*** Input ***

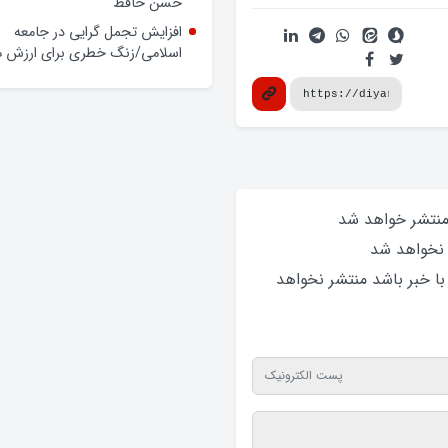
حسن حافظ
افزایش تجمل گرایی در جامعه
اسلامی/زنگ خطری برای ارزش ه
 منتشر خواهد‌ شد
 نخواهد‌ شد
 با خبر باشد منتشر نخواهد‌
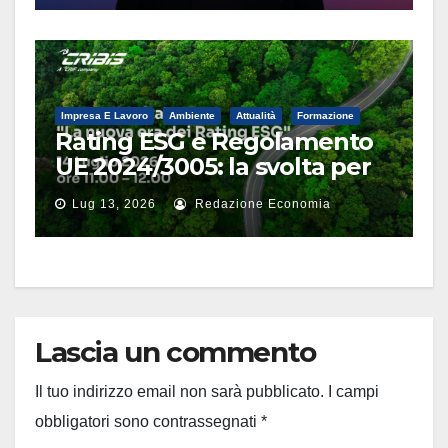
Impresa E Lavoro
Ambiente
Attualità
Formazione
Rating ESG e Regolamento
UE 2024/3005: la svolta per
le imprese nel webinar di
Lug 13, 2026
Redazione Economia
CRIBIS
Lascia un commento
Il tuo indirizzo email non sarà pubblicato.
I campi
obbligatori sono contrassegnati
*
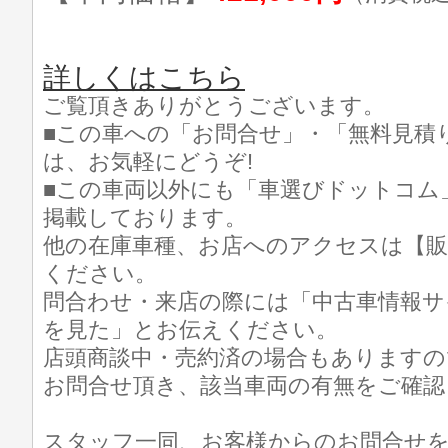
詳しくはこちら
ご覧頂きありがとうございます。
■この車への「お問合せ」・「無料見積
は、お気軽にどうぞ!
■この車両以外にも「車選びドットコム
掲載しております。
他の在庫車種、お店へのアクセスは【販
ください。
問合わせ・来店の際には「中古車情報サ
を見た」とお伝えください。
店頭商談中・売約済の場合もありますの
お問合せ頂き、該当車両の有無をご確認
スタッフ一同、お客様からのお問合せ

***

*What the task asks:*
The line with "を見た」とお伝えください。" through the last line of the data: write these out exactly, and no others.

*Problem solution:*
を見た」とお伝えください。
店頭商談中・売約済の場合もありますの
お問合せ頂き、該当車両の有無をご確認
スタッフ一同、お客様からのお問合せ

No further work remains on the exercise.